3º Le pont composé de piles de pierres et de poutres tendues sur ces piles;
4º Deux châteaux placés aux issues du pont;
5º Un vaste bassin ou lac carré de 360 stades sur chaque côté;
6º Un boyau ou galerie par-dessous le fleuve;
7º Le temple de Bélus en forme de pyramide, où l’on montait par des rampes.
CHAPITRE III.
Récit de Bérose et de Mégasthènes.—Système chaldéen.
IL est naturel de croire qu’avant la publication de l’histoire de Ktésias, les Grecs n’avaient que peu ou point de connaissance des ouvrages et du nom de Sémiramis: cet auteur doit donc être considéré comme le chef de l’opinion qui attribue à cette reine la fondation de Babylone, et cette opinion dut être dominante jusqu’au temps d’Alexandre.
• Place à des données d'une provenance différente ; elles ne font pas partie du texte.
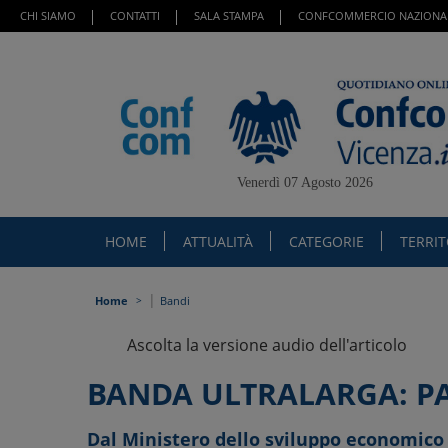
CHI SIAMO
CONTATTI
SALA STAMPA
CONFCOMMERCIO NAZIONA
Venerdì 07 Agosto 2026
HOME
ATTUALITÀ
CATEGORIE
TERRI
|
Home
Bandi
Ascolta la versione audio dell'articolo
BANDA ULTRALARGA: PA
Dal Ministero dello sviluppo economico 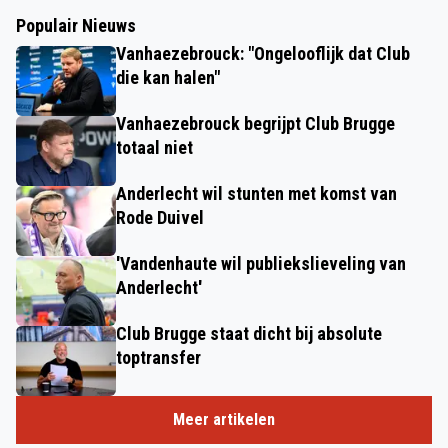
Populair Nieuws
Vanhaezebrouck: "Ongelooflijk dat Club
die kan halen"
Vanhaezebrouck begrijpt Club Brugge
totaal niet
Anderlecht wil stunten met komst van
Rode Duivel
'Vandenhaute wil publiekslieveling van
Anderlecht'
Club Brugge staat dicht bij absolute
toptransfer
Meer artikelen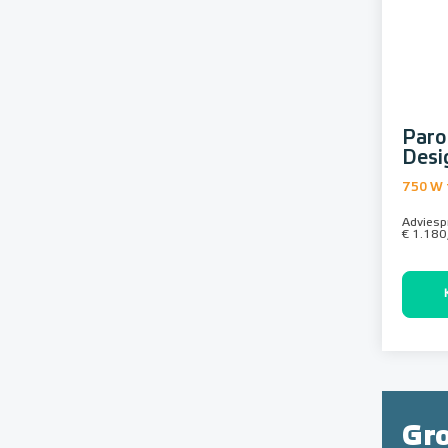
Paro
Desi
750 W 
Adviespr
€ 1.180
Gr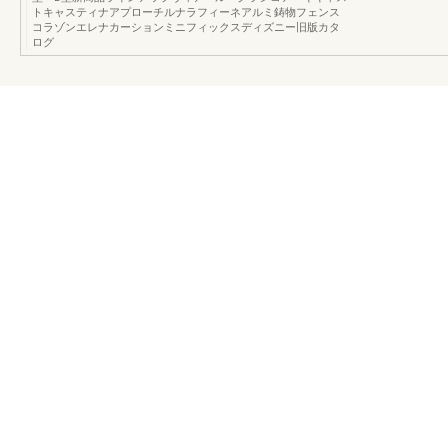
トキャスティナアプローチルナラフィーネアルミ鋳物フェンス
コラゾンエレナカーションミニフィックスディズニー旧版カタ
ログ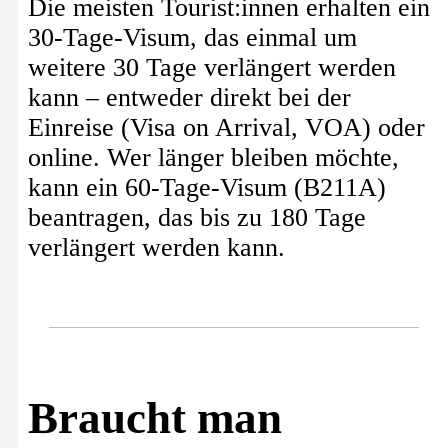
Die meisten Tourist:innen erhalten ein
30-Tage-Visum, das einmal um
weitere 30 Tage verlängert werden
kann – entweder direkt bei der
Einreise (Visa on Arrival, VOA) oder
online. Wer länger bleiben möchte,
kann ein 60-Tage-Visum (B211A)
beantragen, das bis zu 180 Tage
verlängert werden kann.
Braucht man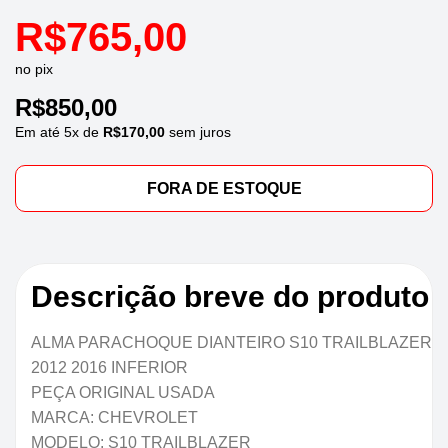
R$
765,00
no pix
R$
850,00
Em até
5
x de
R$
170,00
sem juros
FORA DE ESTOQUE
Descrição breve do produto
ALMA PARACHOQUE DIANTEIRO S10 TRAILBLAZER
2012 2016 INFERIOR
PEÇA ORIGINAL USADA
MARCA: CHEVROLET
MODELO: S10 TRAILBLAZER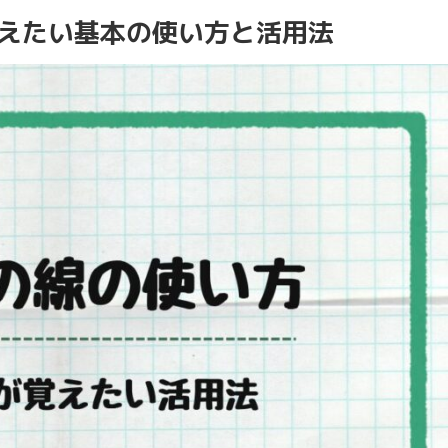
が覚えたい基本の使い方と活用法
Mais lorsque la conquête de l’Asie par ce prince, et lorsque sa résidence à Babylone, qu’il affectionna, eurent mis les savans grecs en communication avec les prêtres du pays, avec ces Chaldéens si renommés pour leurs sciences, on vit s’élever une autre opinion indigène et babylonienne, contraire à celle des Assyriens de Ninive. La première trace se montre dans un fragment de Mégasthènes, historien grec, contemporain de Séleucus-Nicator, roi de Babylone jusqu’en l’année 282 avant Jésus-Christ, lequel envoya Mégasthènes, à titre d’ambassadeur, vers Sandracottus, l’un des rois de l’Inde résidant à Palybothra[79]. Eusèbe, dans sa Préparation évangélique, nous a conservé le passage qui suit, livre IX, chap. 41, pag. 457.
«Babylone fut bâtie par Nabukodonosor: au commencement (in principio) le pays entier était couvert d’eau et portait le nom de mer[80]; mais le dieu Bélus, ayant desséché la terre et assigné à chaque élément ses limites, environna de murs Babylone, puis il disparut[81]. Dans la suite, l’enceinte qui se distingue par des portes d’airain fut construite par Nabukodonosor; elle a subsisté jusqu’au temps des Macédoniens.»
Quelques phrases après, Mégasthènes ajoute:
«Nabukodonosor, devenu roi, entoura dans l’espace de quinze jours, la ville de Babylone d’un triple mur, et fit couler ailleurs les canaux appelés armakale et akrakan qui venaient de l’Euphrate; puis, en faveur de la ville de Siparis, il creusa un lac profond de 20 orgyes, ayant 40 parasanges de circuit; il y fit des écluses ou vannes, appelées régulatrices des richesses, pour l’arrosage de leurs champs. Il réprima aussi les inondations du golfe Persique, en leur opposant des digues, et les irruptions des Arabes, en construisant la forteresse de Térédon. Il orna son palais, en élevant un jardin suspendu qu’il couvrit d’arbres.»